The tribunal had granted the petition filed by the Advanced Nigeria Democratic Party (ANDP) and its candidate, King George, claiming that INEC wrongfully disqualified them from participating in the election and therefore prayed for the cancellation of the election.
But for his right to remain in office while his appeal against the judgment of the tribunal is pending, Diri would have been thrown out of Creek Haven, Yenagoa, the seat of government in Bayelsa State. But while he and the other parties to the election wait, Diri and the Peoples Democratic Party (PDP), his political rival, would be waiting with bated breath.
Prejudging the outcome of the appeals that have been filed against the judgment, the unexpected verdict of the tribunal might have reset things in Bayesla State. Political actors have again begun re-strategising should the worst happen and the appeals to overturn the tribunal’s verdict are granted.
Governor Diri, who himself was caught unawares by the judgment immediately swung into action, making moves to win over friends, who had left him, because of his failure to patronise them as well as party men that helped him to win the election, including the court action that eventually brought him to office.
On Tuesday, a day after the court annulled his election, Diri realied that he had to constitute his cabinet. He compiled a list of commissioner nominees and sent it to the House of Assembly for urgent screening and confirmation.
He appealed to the leadership of the Assembly, which paid him a solidarity visit to expedite action on the list for the sake of Bayelsa people. He needs to work fast to win back friends that left, when he failed to give them appointments into boards of parastatals but would rather run the government with civil servants.
Diri was dubbed ‘the Miracle Governor,’ because of the miraculous manner in which he emerged governor. He had lost the election convincingly to David Lyon, his All Progressives Congress (APC) opponent and all was set for the inauguration of Lyon on February 14, when the Supreme Court pulled the carpet off the feet of Lyon and handed him (Diri) the love letter on the eve of Lyon’s inauguration.
Diri himself did not believe it. And he was very cautious in celebrating his inauguration. Unlike the inauguration of previous governors, his took place within the precincts of the Government House and not in the open stadium.
The stakes now seem stacked high against Diri for a return to the Creek Haven should the appeals against his removal fail and a fresh election becomes inevitable.
Somehow, for reasons best known to him, the now embattled governor courted more political foes than friends after he assumed office. He did not hit the ground running. For seven months before the tribunal verdict came, he ran government of Bayelsa State like a sole administrator.

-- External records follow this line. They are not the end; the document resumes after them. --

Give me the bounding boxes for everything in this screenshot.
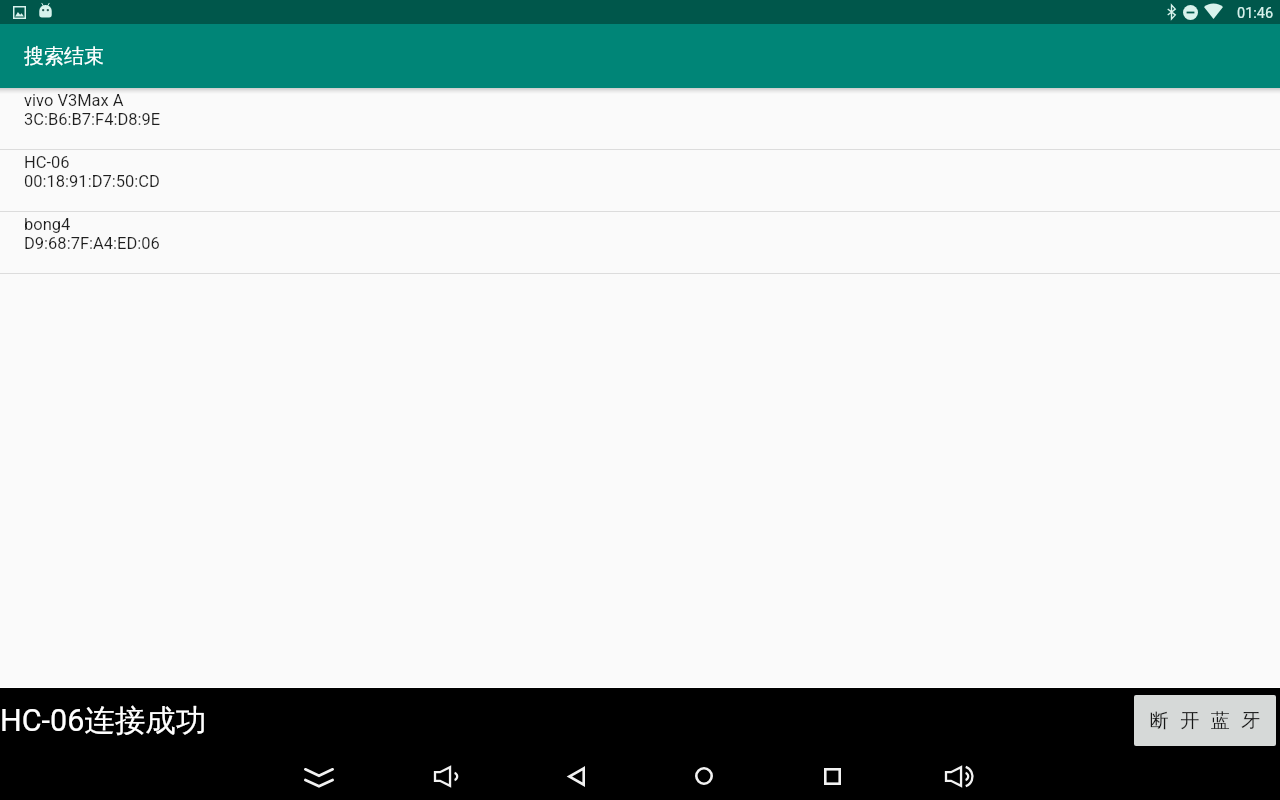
button[interactable]: Volume up [935,752,983,800]
staticText: bong4 [24,215,71,234]
button[interactable]: HC-06 [0,150,1280,211]
button[interactable]: 断开蓝牙 [1134,695,1276,746]
button[interactable]: bong4 [0,212,1280,273]
staticText: 断开蓝牙 [1144,709,1266,733]
staticText: 01:46 [1237,5,1274,22]
button[interactable]: vivo V3Max A [0,88,1280,149]
staticText: HC-06 [24,153,70,172]
button[interactable]: Volume down [422,752,470,800]
button[interactable]: Home [680,752,728,800]
button[interactable]: Recent apps [808,752,856,800]
staticText: vivo V3Max A [24,91,124,110]
staticText: HC-06连接成功 [0,702,207,740]
button[interactable]: Back [552,752,600,800]
button[interactable]: Hide navigation bar [295,752,343,800]
staticText: 搜索结束 [24,44,104,69]
staticText: 00:18:91:D7:50:CD [24,172,160,191]
staticText: D9:68:7F:A4:ED:06 [24,234,160,253]
staticText: 3C:B6:B7:F4:D8:9E [24,110,161,129]
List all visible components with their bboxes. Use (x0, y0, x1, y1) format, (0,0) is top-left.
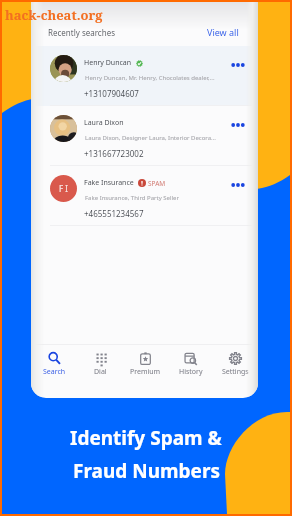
staticText: Premium (130, 367, 161, 377)
button[interactable]: Henry Duncan (31, 46, 258, 106)
staticText: Search (43, 367, 66, 377)
staticText: F I (59, 183, 68, 194)
button[interactable]: F I (31, 166, 258, 226)
button[interactable]: View all (205, 24, 241, 40)
staticText: Henry Duncan (84, 58, 132, 68)
staticText: +465551234567 (84, 208, 144, 219)
button[interactable]: More options (229, 116, 247, 134)
staticText: +131667723002 (84, 148, 144, 159)
staticText: Henry Duncan, Mr. Henry, Chocolates deal… (85, 74, 215, 82)
button[interactable]: Laura Dixon (31, 106, 258, 166)
staticText: Laura Dixon (84, 118, 124, 128)
staticText: Fake Insurance (84, 178, 134, 188)
button[interactable]: Dial (77, 345, 123, 377)
staticText: Fake Insurance, Third Party Seller (85, 194, 179, 202)
button[interactable]: Settings (213, 345, 258, 377)
staticText: Identify Spam & (70, 425, 222, 451)
button[interactable]: Search (31, 345, 77, 377)
staticText: SPAM (148, 179, 166, 188)
button[interactable]: History (168, 345, 213, 377)
staticText: Laura Dixon, Designer Laura, Interior De… (85, 134, 216, 142)
staticText: Settings (222, 367, 249, 377)
staticText: Fraud Numbers (73, 458, 220, 484)
staticText: History (179, 367, 203, 377)
staticText: +13107904607 (84, 88, 139, 99)
button[interactable]: Premium (123, 345, 168, 377)
staticText: hack-cheat.org (5, 6, 103, 24)
staticText: Dial (94, 367, 107, 377)
button[interactable]: More options (229, 176, 247, 194)
staticText: Recently searches (48, 27, 115, 38)
staticText: View all (207, 26, 239, 38)
button[interactable]: More options (229, 56, 247, 74)
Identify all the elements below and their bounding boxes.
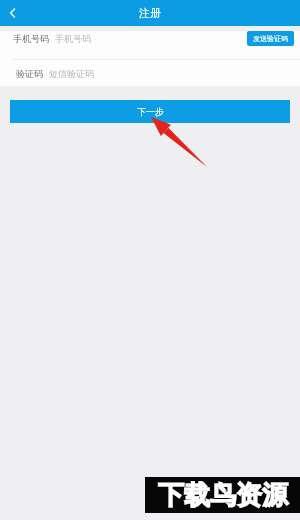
staticText: 验证码: [13, 68, 43, 79]
staticText: 下载鸟资源: [158, 479, 288, 512]
staticText: 发送验证码: [253, 34, 288, 43]
button[interactable]: Back: [0, 0, 26, 26]
button[interactable]: 下一步: [10, 100, 290, 123]
staticText: 短信验证码: [49, 68, 94, 79]
staticText: 下一步: [137, 106, 164, 117]
button[interactable]: 发送验证码: [247, 31, 294, 46]
staticText: 手机号码: [55, 33, 91, 44]
staticText: 注册: [139, 6, 161, 20]
staticText: 手机号码: [13, 33, 49, 44]
button[interactable]: 验证码: [0, 60, 300, 86]
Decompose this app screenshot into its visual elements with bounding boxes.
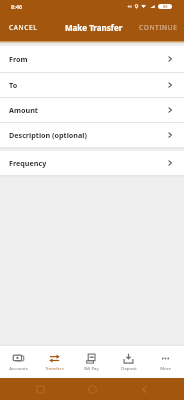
staticText: CANCEL <box>9 23 38 32</box>
staticText: To <box>9 80 18 90</box>
staticText: Deposit <box>121 365 137 371</box>
staticText: CONTINUE <box>139 23 178 32</box>
staticText: Bill Pay <box>84 365 99 371</box>
staticText: More <box>160 365 171 371</box>
staticText: Frequency <box>9 158 47 168</box>
button[interactable]: More <box>147 346 184 378</box>
button[interactable]: Back <box>134 379 154 399</box>
staticText: Transfers <box>45 365 64 371</box>
staticText: Make Transfer <box>65 22 123 33</box>
button[interactable]: Description (optional) <box>0 123 184 147</box>
staticText: Amount <box>9 105 38 115</box>
button[interactable]: Frequency <box>0 151 184 175</box>
staticText: Description (optional) <box>9 130 87 140</box>
button[interactable]: CONTINUE <box>133 13 184 41</box>
staticText: Accounts <box>9 365 28 371</box>
button[interactable]: Bill Pay <box>73 346 110 378</box>
staticText: 8:46 <box>11 3 23 11</box>
button[interactable]: Recent apps <box>30 379 50 399</box>
staticText: 88 <box>163 4 168 9</box>
button[interactable]: Transfers <box>36 346 73 378</box>
button[interactable]: Home <box>82 379 102 399</box>
button[interactable]: Deposit <box>110 346 147 378</box>
button[interactable]: CANCEL <box>0 13 47 41</box>
button[interactable]: Accounts <box>0 346 36 378</box>
staticText: From <box>9 54 28 64</box>
button[interactable]: To <box>0 73 184 97</box>
button[interactable]: From <box>0 46 184 72</box>
button[interactable]: Amount <box>0 98 184 122</box>
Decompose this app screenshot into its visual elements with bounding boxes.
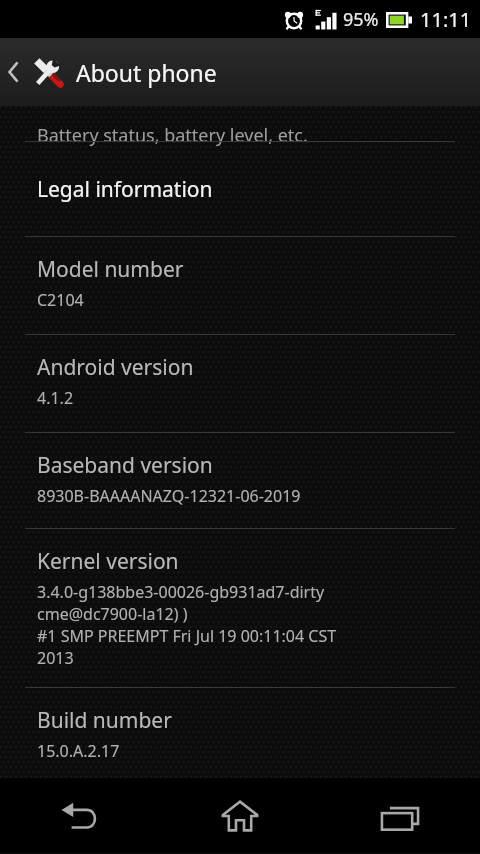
staticText: About phone (76, 57, 217, 88)
button[interactable]: Build number (0, 688, 480, 778)
button[interactable]: Model number (0, 237, 480, 334)
staticText: 95% (343, 7, 379, 32)
staticText: Battery status, battery level, etc. (37, 123, 308, 148)
button[interactable]: Navigate up, About phone (0, 38, 480, 106)
staticText: Android version (37, 353, 194, 382)
staticText: 3.4.0-g138bbe3-00026-gb931ad7-dirty (37, 581, 325, 603)
staticText: 11:11 (420, 6, 472, 33)
staticText: 8930B-BAAAANAZQ-12321-06-2019 (37, 485, 301, 507)
staticText: 15.0.A.2.17 (37, 740, 120, 762)
staticText: C2104 (37, 289, 84, 311)
button[interactable]: Baseband version (0, 433, 480, 528)
staticText: Legal information (37, 175, 213, 204)
staticText: Baseband version (37, 451, 213, 480)
staticText: cme@dc7900-la12) ) (37, 603, 188, 625)
staticText: #1 SMP PREEMPT Fri Jul 19 00:11:04 CST (37, 625, 337, 647)
staticText: Kernel version (37, 547, 179, 576)
button[interactable]: Recent apps (320, 778, 480, 853)
button[interactable]: Kernel version (0, 529, 480, 687)
staticText: 4.1.2 (37, 387, 74, 409)
button[interactable]: Home (160, 778, 320, 853)
staticText: Model number (37, 255, 184, 284)
staticText: Build number (37, 706, 172, 735)
button[interactable]: Battery status, battery level, etc. (0, 106, 480, 141)
staticText: 2013 (37, 647, 74, 669)
button[interactable]: Android version (0, 335, 480, 432)
button[interactable]: Legal information (0, 142, 480, 236)
button[interactable]: Back (0, 778, 160, 853)
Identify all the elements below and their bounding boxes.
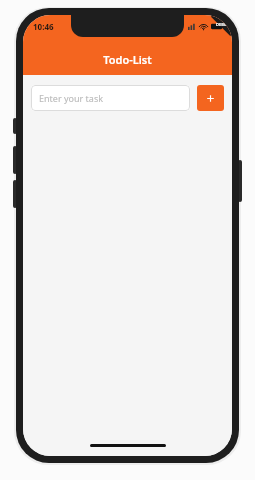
staticText: DEBUG — [216, 22, 230, 27]
staticText: Enter your task — [39, 92, 104, 104]
button[interactable]: Add task — [197, 85, 224, 111]
button[interactable]: Enter your task — [31, 85, 190, 111]
staticText: Todo-List — [103, 52, 152, 67]
staticText: 10:46 — [33, 21, 54, 32]
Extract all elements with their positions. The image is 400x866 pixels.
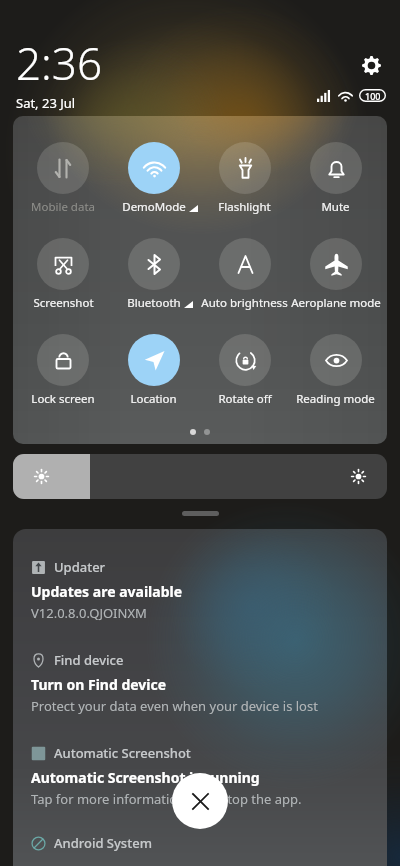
staticText: 100 [365,90,381,102]
staticText: Automatic Screenshot [54,744,191,762]
button[interactable]: Android System [31,834,369,852]
staticText: Tap for more information or to stop the … [31,790,302,808]
button[interactable]: Settings [358,52,384,78]
staticText: Updates are available [31,582,183,601]
button[interactable]: Bluetooth [108,238,199,311]
staticText: Screenshot [33,295,94,311]
staticText: Flashlight [218,199,271,215]
staticText: 2:36 [16,33,103,93]
button[interactable]: DemoMode [108,142,199,215]
button[interactable]: Screenshot [18,238,108,311]
button[interactable]: Find device [31,651,369,715]
button[interactable]: Location [108,334,199,407]
button[interactable]: Reading mode [290,334,381,407]
button[interactable]: Auto brightness [199,238,290,311]
staticText: Lock screen [31,391,95,407]
staticText: Protect your data even when your device … [31,697,318,715]
staticText: Mobile data [31,199,95,215]
staticText: Auto brightness [201,295,288,311]
button[interactable]: Updater [31,558,369,622]
button[interactable]: Mute [290,142,381,215]
button[interactable]: Aeroplane mode [290,238,381,311]
staticText: Aeroplane mode [291,295,381,311]
staticText: DemoMode [122,199,186,215]
button[interactable]: Automatic Screenshot [31,744,369,808]
button[interactable]: Flashlight [199,142,290,215]
staticText: V12.0.8.0.QJOINXM [31,604,147,622]
staticText: Bluetooth [127,295,181,311]
button[interactable]: Lock screen [18,334,108,407]
staticText: Location [130,391,177,407]
button[interactable]: Clear all notifications [172,773,228,829]
staticText: Updater [54,558,106,576]
button[interactable]: Rotate off [199,334,290,407]
staticText: Sat, 23 Jul [16,94,76,112]
staticText: Turn on Find device [31,675,167,694]
button[interactable]: Brightness [13,454,387,499]
button[interactable]: Mobile data [18,142,108,215]
staticText: Automatic Screenshot is running [31,768,260,787]
staticText: Find device [54,651,124,669]
staticText: Reading mode [296,391,375,407]
staticText: Rotate off [218,391,272,407]
staticText: Android System [54,834,152,852]
staticText: Mute [321,199,350,215]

Apart from appointments to the offices of the secretary to the state government and the chief of staff to the governor, Diri did not appoint people to any substantive office. Many officers that worked with him did so in acting capacity. Since he assumed office, he had been working with permanent secretaries and accounting officers of the respective ministries.
It was common to hear party men lament the sudden volte-face of the governor. Many of them had expected him to use the opportunity of his emergence to bring people on board and empower those that worked for him during the campaigns and election. He did not even constitute his cabinet. It was only the day after the tribunal nullified his election that he sent a list of commissioner-nominees to the House of Assembly for approval.
His close aides had, however, excused Diri’s failure to make political appointments on the fact that he was waiting for all the pre-election cases against him to be exhausted so that he would be on a surer foundation to start his government. Besides, they also argued that the governor needed to focus before picking his team considering the sudden manner of his emergence as governor.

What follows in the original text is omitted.